A Lara I cared more about than the one in Tomb Raider

* Internalized misandry, or perhaps just misandry, because the lead writer was a woman.  Right around and subsequent to Tomb Raider’s release, much hullabaloo was being raised on the left side of the interwebs over supposed “misogyny” in the video game industry, by which accusers were referring either to the unsatisfactory proportion of vaginas on game development teams or to what they considered unflattering depictions of female characters in mega-successful game franchises.  Tomb Raider seems to have been commissioned directly in response to these complaints, not just in the way it desexualizes a character once embodied by young Angelina Jolie, but in its larger, subtler scheme of making almost every man in the game a ruthless, sadistic monster answerable to no greater code or principles but the dictates of an even crueler monster.  If GTA can be condemned as sexist because all its female characters are helpless or – less offensively – whores, then detractors of that major series should apply the same logic to the minor Feminist Tomb Raider reboot.  I forget if any one of the enemies go so far as to levy rape threats, but I don’t recall playing as Lara to be a very pleasurable or relieving experience, and I would have left with a profound distrust of all men if I didn’t know that this was fiction.  Goons in Batman: Arkham City often make leery, sexually charged threats against Catwoman, but that game’s prison setting takes for granted that its denizens are the lowest, most far gone drecks of uncivilized society.  Tomb Raider, on the other hand, might as well be labeled a 3rd-person patriarchy murder-fantasy simulator, and one of the worse ones in the genre.
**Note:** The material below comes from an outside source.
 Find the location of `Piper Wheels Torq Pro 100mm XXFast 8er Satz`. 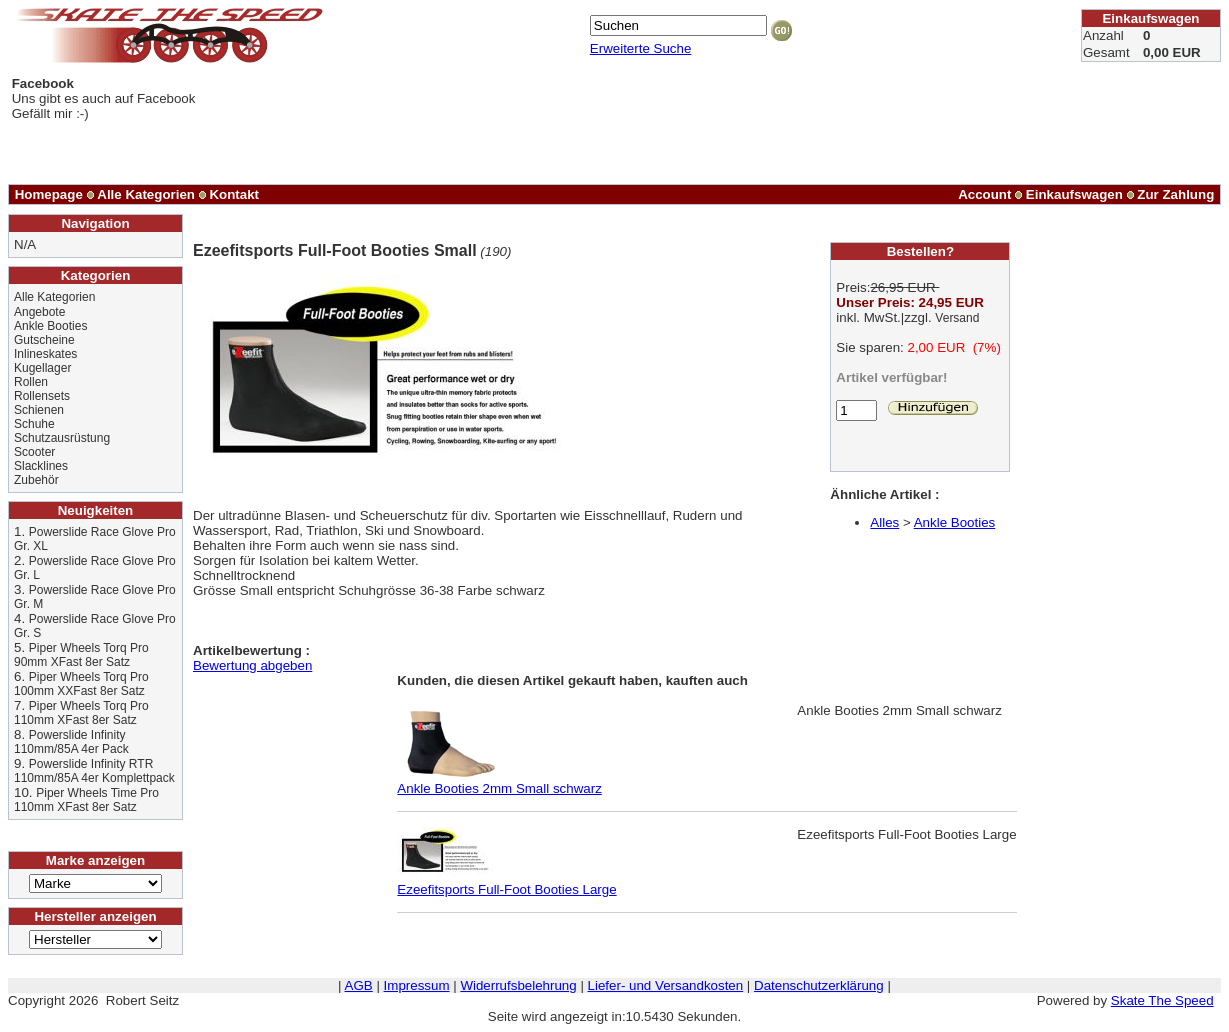

Piper Wheels Torq Pro 100mm XXFast 8er Satz is located at coordinates (81, 684).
In case I haven’t been clear, make no mistake that killing patriarchs as Lara can be pretty fun, and after an hour, I had gotten really good at killing them.  The problem is, in modern video games, killing people has gotten far too easy.  Any kid, heck, any crazy person who doesn’t even play video games, can walk into a shop, or go on Craigslist, buy any 1st-person action game, and start senselessly mowing down tons of people with assault weapons, and whenever someone tries to stop them, they can just duck down and let their health recharge.

Now there are two ways we can respond to this.  We can pretend the problem doesn’t exist, keep praising crappy military-style games like Tomb Raider, saying that Anita Sarkeesian, Zoe Quinn, Jonathan McIntosh, and other Feminists are trying to take these games away, which… is just not true.  We can tell ourselves that Tomb Raider is an A+ story when it’d really be a C- movie, because we think the jokes are funny, or the violence is provocative, or we like watching buildings fall down and blow up.

Or we can say enough is enough, admit the problem exists, and start working on tough but common-sense solutions to the “cinematic”, self-playing okey doke that is Tomb Raider.  Solutions like a modern Metroid game that isn’t Other M, or even Half Life 3.  We’ve got a long way to go, and the choice of how we go there lies with us.  But the time has long since passed for doing nothing.  The road ahead is clear.  With the courage and determination of the gaming community, Tomb Raider will be just another bump in a very rocky road.


6.5/10.  I have nothing good to say about this game.